When business booms balance sheets burst with data which needs to be deciphered, analysed and collated. One company which is currently riding on the crest of the audit wave envisaged this economic surge and is the ally of choice for several superlative clients.
"We're in a good position right now because Hong Kong's economy is strong and robust," says David McCann, HR partner, China and Hong Kong, PricewaterhouseCoopers (PwC). According to Mr McCann, regional economic strength has led to substantial growth opportunities for PwC and as a result, the demand for auditors is soaring, especially for advisors and tax specialists.
To source the right people, PwC is recruiting within Hong Kong and China, as well as seeking talented Chinese nationals residing overseas. Mr McCann explains that managers now working on this "China sourcing initiative" are located as far a field as London, New York, Los Angeles and Sydney. "They take the initiative and visit companies to liaise with people who are perhaps unaware of the status quo in Hong Kong," he reveals.
When seeking potential candidates, PwC looks beyond the accountancy discipline towards graduates from an array of faculties. According to Mr McCann who majored in philosophy, engineers and scientists make excellent accountants, as do many people who join from other industries, including former police who often specialise in forensic accountancy.
To thoroughly assess candidates, Mr McCann looks for well-developed interpersonal skills. "In Hong Kong, people from the top universities are incredibly bright, so intellectual factors are a given," he notes. "However, we also look for people who have a solid teamwork record, demonstrable creativity, innovative ideas and problem solving capabilities," he notes.
Sound judgement is also a pre-requisite since impractical creativity rarely works. Candidates also need effective communication skills and the ability to build lasting relationships. "The likeability factor is important," stresses Mr McCann.
Regarding the competitive nature of the current employment market in Hong Kong, Mr McCann is optimistic about PwC's track record and future prospects for employees: "We're the number one firm — reputation counts a lot," he says. "The fundamental difference is the superiority of our client base. Having great clients ensures staff profit from tremendous learning opportunities."

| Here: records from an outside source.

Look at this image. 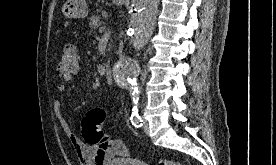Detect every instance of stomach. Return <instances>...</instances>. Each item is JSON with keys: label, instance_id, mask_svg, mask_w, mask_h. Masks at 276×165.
Here are the masks:
<instances>
[{"label": "stomach", "instance_id": "1", "mask_svg": "<svg viewBox=\"0 0 276 165\" xmlns=\"http://www.w3.org/2000/svg\"><path fill=\"white\" fill-rule=\"evenodd\" d=\"M113 2L121 5L123 0H113ZM62 13L69 19L85 18L88 14L87 4L85 0H68L62 8Z\"/></svg>", "mask_w": 276, "mask_h": 165}]
</instances>
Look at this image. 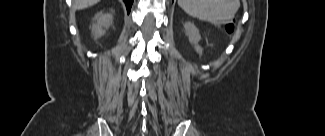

Mr McCann also emphasises the world-class PwC training facilities, which include a new training venue close to completion in Kwun Tong. The centre doubles up as an IT hub, facilitating both e-learning and classroom training to maximise staff learning outcomes.
Once initial training is completed, employees are encouraged to venture overseas for two- to three-year secondments, mainly in the US, the UK, Australia and Canada. "Our people return enriched, both professionally and personally," says Mr McCann, adding that their improved confidence levels are immediately visible. This is essential to maintaining the company's unique professional culture. Mr McCann stresses, "We hold personal development in high regard and everyone who joins benefits from a specific personal development plan."
Indeed, regarding personal development, PwC offers employees a flexible career path, and although not mandatory, several people choose to spend time in the firm's China office to add value to their portfolio in a region where all areas of business anticipate considerable growth in the near future.
On top of the training and career opportunities, the firm strives to create a professional yet fun environment. A "We care" committee was established four years ago to organise a range of activities including outings, complementary movie nights and family visits to Disneyland. The annual PwC cup, where teams from the firm's 12 China offices compete in sports events like basketball and football is also a major hit.
Industrially, Mr McCann notes particular growth in consulting areas of the business within the advisory business group. These advisors work in areas including financial due diligence, such as when companies merge or acquire other firms, as well as refinancing, restructuring, and facilitating IPOs.
Though it is easy to assume accountants pore over columns of figures, Mr McCann says they move quickly beyond the numbers which are the tools of the trade. "We're business advisors, rather than number crunchers," he says. “ We discuss business risk, competition and market trends with clients; and assess any bad debt and check the health of balance sheets". he explains.
"The most rewarding part of our profession is seeing both our clients and our people succeed. We work together on strategies for success," says Mr McCann. "Essentially, we're in partnership with both our clients and our people. We have the best people working with the best clients which makes PwC a great place to be."